Well, kondisi PSBB kemarin membuat Reading Challenge aku jadi terpenuhi hanya dalam waktu 5 bulan (人*´∀`)。*゚+  *nggak tahu harus senang atau tidak.

And Inspired from Kak Ruth, aku ingin membuat list buku apa saja yang sudah aku baca selama tahun 2020 ini. Apa saja buku yang telah aku baca sejauh ini? 



Here they are!


Non Fiction Books (Self-Help)


Am I There Yet? ⭐⭐⭐
Aku enjoy baca buku ini tapi nggak banyak hal yang bisa dipetik dari buku ini, karena isi buku ini adalah sebagian dari kisah hidup sang penulis.


Kamu Terlalu Banyak Bercanda ⭐⭐⭐
I prefer the part one from this series which is "Nanti Kita Cerita Tentang Hari ini". Buku kedua ini biasa aja, bahkan kurang berkesan menurutku sampai isinya aja aku udah nggak terlalu ingat ( ̄ヘ ̄;)


The Four Agreements ⭐⭐⭐⭐⭐
Bintang lima buat buku yang sudah membuka pikiranku menjadi lebih luas lagi!
Walaupun ditulis dalam Bahasa Inggris, tapi buku ini mudah dimengerti dan tidak bertele-tele. Nggak heran kalau banyak orang yang merekomendasikan untuk membaca buku ini.

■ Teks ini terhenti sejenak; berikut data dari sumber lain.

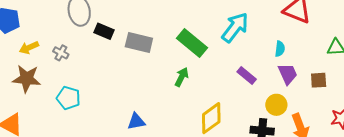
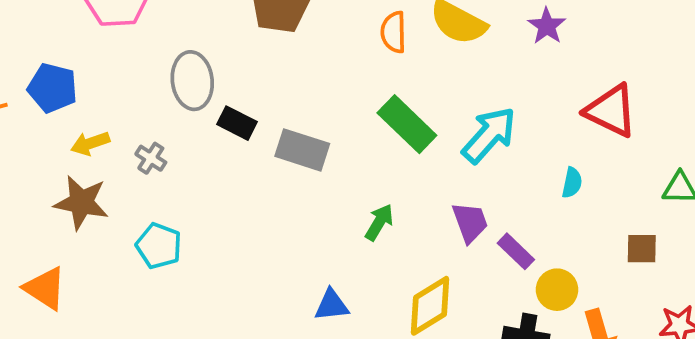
green rectangle: (192, 43) -> (407, 124), moved
purple trapezoid: (288, 74) -> (470, 222), moved
purple rectangle: (247, 76) -> (516, 251), moved
blue triangle: (136, 122) -> (332, 305), moved

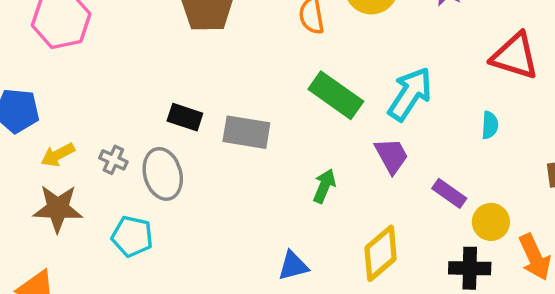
gray ellipse: (192, 81) -> (163, 174), moved
purple trapezoid: (470, 222) -> (392, 156), moved

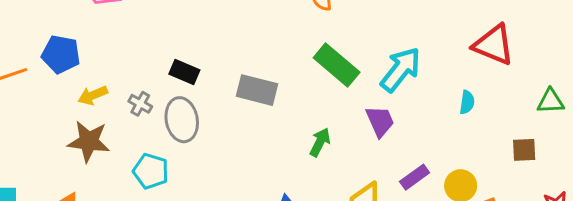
black rectangle: (185, 117) -> (184, 72), moved
purple rectangle: (449, 193) -> (415, 177), moved, turned -76

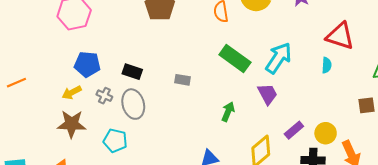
blue pentagon: (61, 54) -> (87, 64), moved
gray rectangle: (257, 90) -> (182, 80), size x0.6
cyan semicircle: (467, 102) -> (327, 65), moved

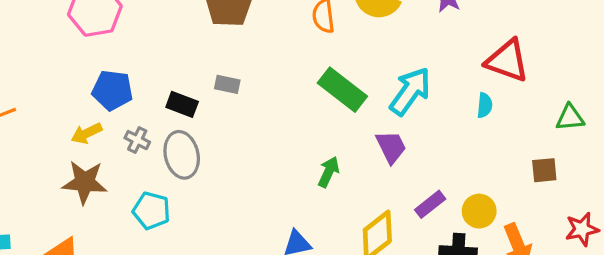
gray rectangle: (182, 80) -> (227, 84), moved

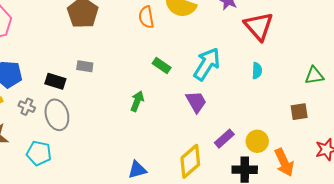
red triangle: (507, 61) -> (259, 26), moved, turned 32
green rectangle: (342, 90) -> (162, 65), size x0.6
green arrow: (329, 172) -> (137, 101), moved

Tak Mungkin Membuat Semua Orang Senang ⭐⭐⭐⭐⭐
Pas baca buku ini, cuma bisa manggut-manggut aja karena isinya relate banget sama diriku. Terjemahannya juga enak dibaca.


Segala-galanya Ambyar ⭐⭐⭐
Ini versi terjemahan dari buku yang berjudul "Everything is F*cked" karya Mark Manson.
Karena aku suka sama buku pertamanya, aku pikir aku akan suka juga dengan buku ini. Turns out, it's a no for me. Bukunya nggak sebagus dan nggak berkesan seperti buku pertamanya. At least for me ಥ_ಥ


I Decided to Live As Myself ⭐⭐⭐⭐⭐
Oke, jadi tahu kan kenapa buku ini laris manis? Karena Jungkook BTS kedapatan membaca buku ini (。ノω\。)
Tapi, memang bukunya bagus. Banyak poin-poin yang bisa diambil dan dilakukan. Terjemahannya oke lah. Ada ilustrasinya jadi nggak bosan pas baca buku ini.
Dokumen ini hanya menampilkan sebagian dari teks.